ネーザルハイフローの有用性

感染と直接関係はないのですが・・・

大好きな(笑)ネーザルハイフローのペーパーを見つけましたので。

 

ネーザルハイフローは加温・加湿した酸素を太い経鼻カニューラで投与する方法です(専用の器具があります)。従来でいうとマスクで多めの酸素がいったり、リザーバーマスクが必要となる症例に使われます。

マスクより患者さんは楽だし、酸素化も保ちやすいし、ずれることも少ないし、医師も看護師も管理がしやすいです。

治療中の患者のQOL改善のみならず、予後も改善したと感じられる症例に出会っています。実感として、これはよい!のです。

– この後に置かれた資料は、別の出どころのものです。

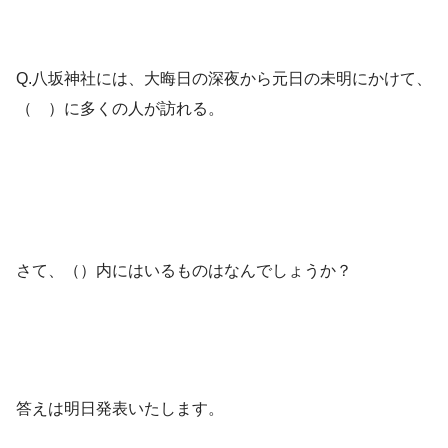
Q.八坂神社には、大晦日の深夜から元日の未明にかけて、
（ ）に多くの人が訪れる。
さて、（）内にはいるものはなんでしょうか？
答えは明日発表いたします。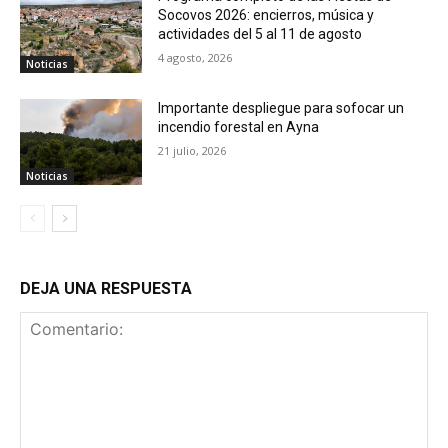
Socovos 2026: encierros, música y
actividades del 5 al 11 de agosto
4 agosto, 2026
Noticias
Importante despliegue para sofocar un
incendio forestal en Ayna
21 julio, 2026
Noticias
DEJA UNA RESPUESTA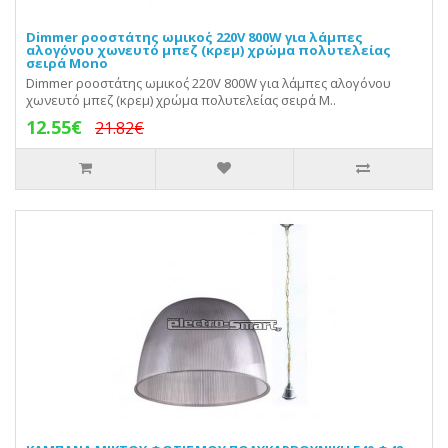
Dimmer ροοστάτης ωμικο΄ς 220V 800W για λάμπες
αλογόνου χωνευτό μπεζ (κρεμ) χρώμα πολυτελείας
σειρά Mono
Dimmer ροοστάτης ωμικο΄ς 220V 800W για λάμπες αλογόνου
χωνευτό μπεζ (κρεμ) χρώμα πολυτελείας σειρά M..
12.55€
21.82€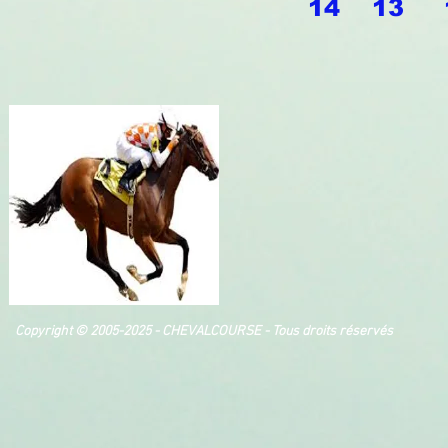
14 13 
Copyright © 2005-2025 - CHEVALCOURSE - Tous droits réservés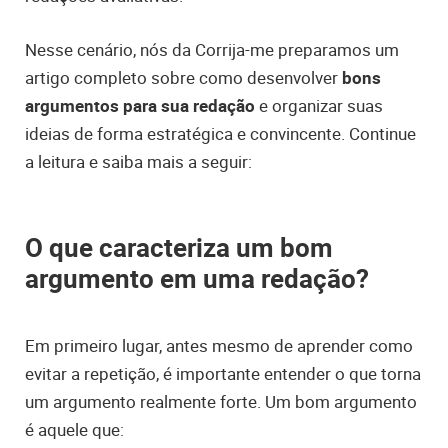
Nesse cenário, nós da Corrija-me preparamos um
artigo completo sobre como desenvolver
bons
argumentos para sua redação
e organizar suas
ideias de forma estratégica e convincente. Continue
a leitura e saiba mais a seguir:
O que caracteriza um bom
argumento em uma redação?
Em primeiro lugar, antes mesmo de aprender como
evitar a repetição, é importante entender o que torna
um argumento realmente forte. Um bom argumento
é aquele que: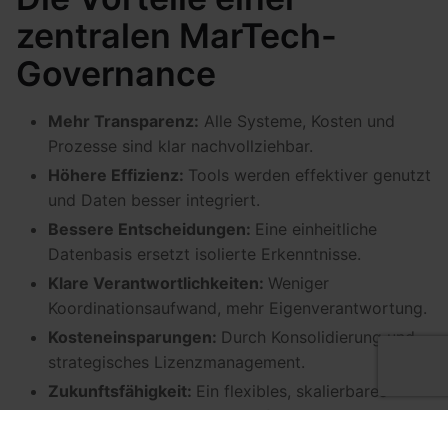
zentralen MarTech-
Governance
Mehr Transparenz:
Alle Systeme, Kosten und
Prozesse sind klar nachvollziehbar.
Höhere Effizienz:
Tools werden effektiver genutzt
und Daten besser integriert.
Bessere Entscheidungen:
Eine einheitliche
Datenbasis ersetzt isolierte Erkenntnisse.
Klare Verantwortlichkeiten:
Weniger
Koordinationsaufwand, mehr Eigenverantwortung.
Kosteneinsparungen:
Durch Konsolidierung und
strategisches Lizenzmanagement.
Zukunftsfähigkeit:
Ein flexibles, skalierbares
System, das sich an neue Anforderungen
anpassen kann.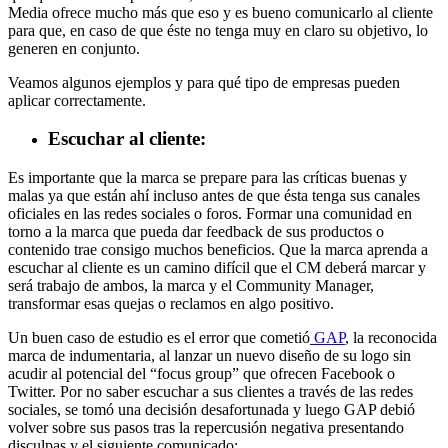
Media ofrece mucho más que eso y es bueno comunicarlo al cliente
para que, en caso de que éste no tenga muy en claro su objetivo, lo
generen en conjunto.
Veamos algunos ejemplos y para qué tipo de empresas pueden
aplicar correctamente.
Escuchar al cliente:
Es importante que la marca se prepare para las críticas buenas y
malas ya que están ahí incluso antes de que ésta tenga sus canales
oficiales en las redes sociales o foros. Formar una comunidad en
torno a la marca que pueda dar feedback de sus productos o
contenido trae consigo muchos beneficios. Que la marca aprenda a
escuchar al cliente es un camino difícil que el CM deberá marcar y
será trabajo de ambos, la marca y el Community Manager,
transformar esas quejas o reclamos en algo positivo.
Un buen caso de estudio es el error que cometió
GAP
, la reconocida
marca de indumentaria, al lanzar un nuevo diseño de su logo sin
acudir al potencial del “focus group” que ofrecen Facebook o
Twitter. Por no saber escuchar a sus clientes a través de las redes
sociales, se tomó una decisión desafortunada y luego GAP debió
volver sobre sus pasos tras la repercusión negativa presentando
disculpas y el siguiente comunicado:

日本でも購入できますが、保険点数上の配慮がないので、病院の負担(機器代、酸素代)が増えます。これが問題ではあります。

 

ここから、paperの内容を。

 

方法:

 PaO2/FiO2<300mmHgの呼吸不全を対象に、酸素投与方法を、ネーザルハイフロー群、マスクでの酸素投与群、NPPV群にランダムに割りつけた。

結果:

◯挿管率はネーザルハイフロー群38%、マスク群47%、NPPV群50%で有意差はなかった。

◯Ventilator-free days(エントリー後28日間の)はネーザルハイフロー群が有意に長かった(24±8、22±10、19±12)

◯90日目の死亡のハザードリスクは、ネーザルハイフロー群に対してマスク群(2.01, 95%CI 1.01-3.99)、NPPV群(2.50, 95%CI 1.31-4.78)が高かった。


N Engl J Med 2015;372:2185-96

 

コメントをお書きください

コメント: 2
  • #1

    39歳 非糖尿病 (金曜日, 29 1月 2016 16:26)

    ひさしぶりにこのブログに来たら更新されていたのでうれしくなってコメントします。
    僕のイメージでは、通常のO2投与でコントロールが困難なレベルの低酸素(ventilationにするかどうかで悩むくらいの症例)にnasal high flowは使うのかと思っていました。中等度以上の低酸素で有効なんですね・・
    勉強になります。ただし、やはりO2 maskで可能な症例などではやや面倒ではありませんか?

  • #2

    管理人 (土曜日, 30 1月 2016 12:27)

    酸素マスク投与が必要(酸素化がnasal4-5lで保てない)患者さんでは、ネーザルハイフローが有用と思います。

    ◯一般に、ネーザルハイフローの方が患者さんが楽です。そのまましゃべれるし、食事も食べられます。
    ◯ネーザルハイフローの方が酸素化が安定する(マスクよりも、ずれが問題になることが少ない)
    ◯ネーザルハイフローでは呼気の再呼吸が減る。
    ◯少しですがPEEPがかかる
    など、マスクより良いことの方が多いと思います。

    たしかに、はじめのセッティングは必要ですが、あとの管理は楽です。
    数人やってみると、きっとその良さが実感できると思います。